Calculating packages to get...
Getting packages...
Installing (and possibly deleting) packages...
Exporting indices...
Deleting files no longer referenced...
root@carbon:/srv/wikimedia/conf# reprepro list jessie-wikimedia cassandra
jessie-wikimedia|thirdparty|amd64: cassandra 2.1.6
jessie-wikimedia|thirdparty|source: cassandra 2.1.6
root@carbon:/srv/wikimedia/conf# 
`

I have updated the staging cluster from 2.1.4 (!) to 2.1.6. After upgrading the first node, I tested bootstrapping from the other nodes. I did not see the streaming failure we saw with the 2.1.3 / 2.1.5 pair in production, but the data set was fairly small.
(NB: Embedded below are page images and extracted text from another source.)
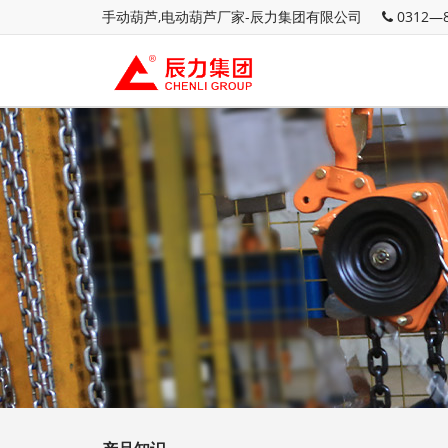
手动葫芦,电动葫芦厂家-辰力集团有限公司
0312—8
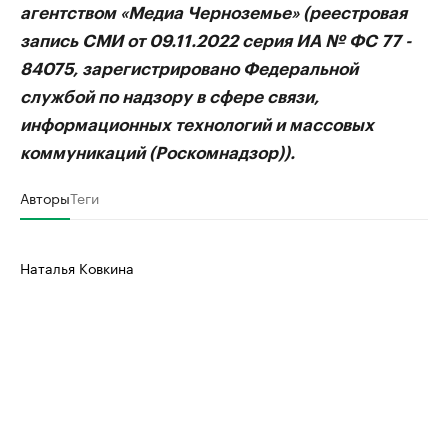
агентством «Медиа Черноземье» (реестровая
запись СМИ от 09.11.2022 серия ИА № ФС 77 -
84075, зарегистрировано Федеральной
службой по надзору в сфере связи,
информационных технологий и массовых
коммуникаций (Роскомнадзор)).
Авторы
Теги
Наталья Ковкина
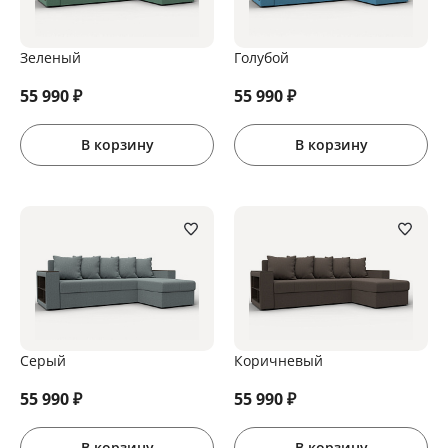
Зеленый
Голубой
55 990
₽
55 990
₽
В корзину
В корзину
Серый
Коричневый
55 990
₽
55 990
₽
В корзину
В корзину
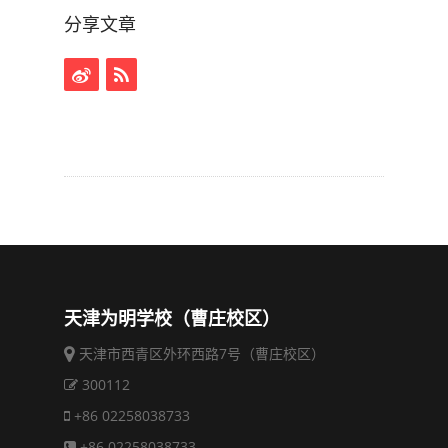
分享文章
天津为明学校（曹庄校区）
天津市西青区外环西路7号（曹庄校区）
300112
+86 02258038733
+86 02258038733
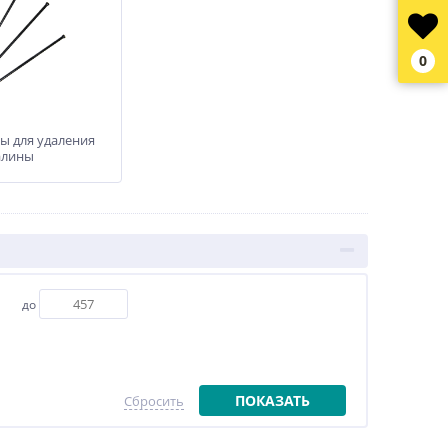
0
ы для удаления
алины
до
ПОКАЗАТЬ
Сбросить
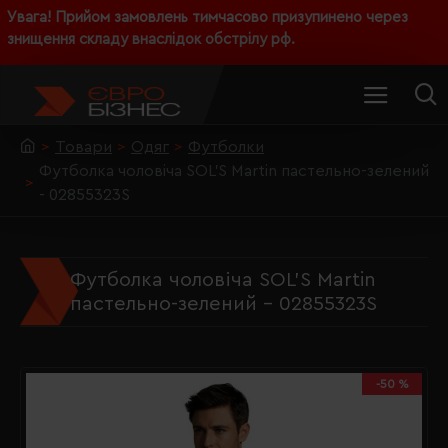
Увага! Прийом замовлень тимчасово призупинено через
знищення складу внаслідок обстрілу рф.
Товари
Одяг
Футболки
Футболка чоловіча SOL'S Martin пастельно-зелений
- 02855323S
Футболка чоловіча SOL'S Martin
пастельно-зелений - 02855323S
-50 %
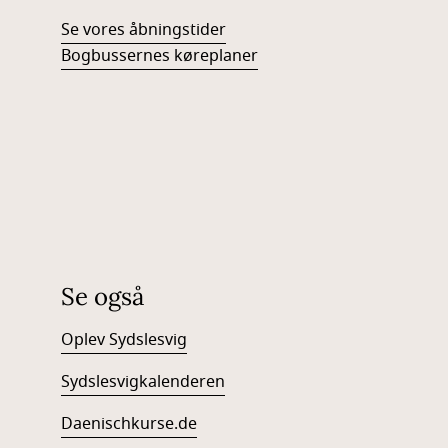
Se vores åbningstider
Bogbussernes køreplaner
Se også
Oplev Sydslesvig
Sydslesvigkalenderen
Daenischkurse.de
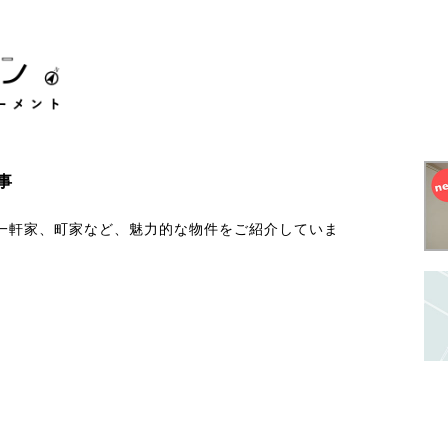
事
一軒家、町家など、魅力的な物件をご紹介していま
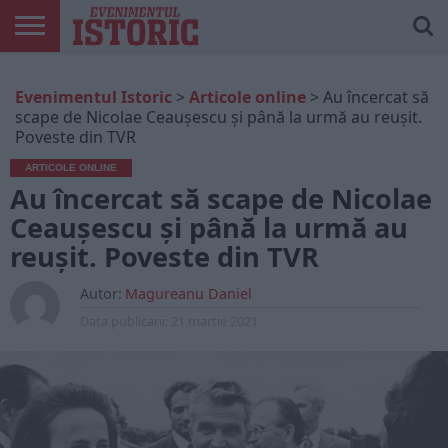
ARTICOLE
ONLINE
EDIȚII
ISTORIC
CONTUL
Evenimentul Istoric
>
Articole online
>
Au încercat să
TIPĂRITE
PLAY
MEU
scape de Nicolae Ceauşescu şi până la urmă au reuşit.
Poveste din TVR
ARTICOLE ONLINE
Au încercat să scape de Nicolae
Ceauşescu şi până la urmă au
reuşit. Poveste din TVR
Autor:
Magureanu Daniel
Data publicarii:
21 martie 2021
I think it's worth upgrading a single production node to 2.1.6 once we are done with the bootstrapping of the first node. We could try bootstrapping the second of the new nodes with 2.1.6.
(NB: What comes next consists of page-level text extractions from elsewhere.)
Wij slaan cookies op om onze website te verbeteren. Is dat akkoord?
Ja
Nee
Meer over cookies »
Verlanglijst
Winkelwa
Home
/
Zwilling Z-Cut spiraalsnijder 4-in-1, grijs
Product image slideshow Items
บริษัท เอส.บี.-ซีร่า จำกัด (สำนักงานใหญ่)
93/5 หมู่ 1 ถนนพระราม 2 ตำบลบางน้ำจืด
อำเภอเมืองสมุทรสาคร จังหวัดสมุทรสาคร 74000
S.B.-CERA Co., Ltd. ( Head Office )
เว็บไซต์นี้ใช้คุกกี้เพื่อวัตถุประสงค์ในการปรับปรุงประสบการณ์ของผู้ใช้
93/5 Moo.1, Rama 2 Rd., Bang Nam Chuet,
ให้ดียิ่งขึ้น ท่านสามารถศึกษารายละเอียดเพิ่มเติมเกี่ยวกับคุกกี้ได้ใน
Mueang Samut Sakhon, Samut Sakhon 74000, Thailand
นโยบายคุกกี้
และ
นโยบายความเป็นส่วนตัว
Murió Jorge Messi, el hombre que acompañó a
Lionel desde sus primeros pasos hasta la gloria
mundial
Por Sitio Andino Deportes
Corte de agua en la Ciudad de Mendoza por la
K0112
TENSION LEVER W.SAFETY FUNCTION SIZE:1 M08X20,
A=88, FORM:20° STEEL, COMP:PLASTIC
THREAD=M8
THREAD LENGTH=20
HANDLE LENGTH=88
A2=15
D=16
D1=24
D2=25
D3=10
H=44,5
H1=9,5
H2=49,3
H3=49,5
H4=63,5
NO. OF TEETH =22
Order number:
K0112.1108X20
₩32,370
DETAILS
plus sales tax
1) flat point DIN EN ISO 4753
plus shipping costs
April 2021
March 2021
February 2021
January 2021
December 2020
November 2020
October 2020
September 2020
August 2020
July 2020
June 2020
We have moved from 2.1.6 to the pre-release 2.1.7 deb: http://people.apache.org/~jake/cassandra_2.1.7_all.deb

So far things are looking good:

  • metrics are working
  • no issues were found during stress testing in staging, and it's looking good so far in prod

Sadly, the metrics all died over the weekend. Restarting the instances brings them back, but clearly their half-life is drastically reduced to 2.1.3.

Otherwise 2.1.7 is looking promising. A bootstrap attempt managed to finish the stream from the first node, but then failed on the second node. The retry was thwarted by what looks like SSD failures (again).

since we're running 2.1.7 in production I've imported it into apt.wikimedia.org

fgiunchedi renamed this task from begin testing Cassandra 2.1.6 to test Cassandra 2.1.7.Jun 30 2015, 5:38 PM
GWicke claimed this task.

We have been running 2.1.7 in production for a while now. It's been mostly working fine, but also didn't resolve bootstrap issues we are seeing with large (>3T data) instances. We have seen a higher probability for metrics reporting to stop with large storage load than in 2.1.3, but a somwhat lower probability than in 2.1.6.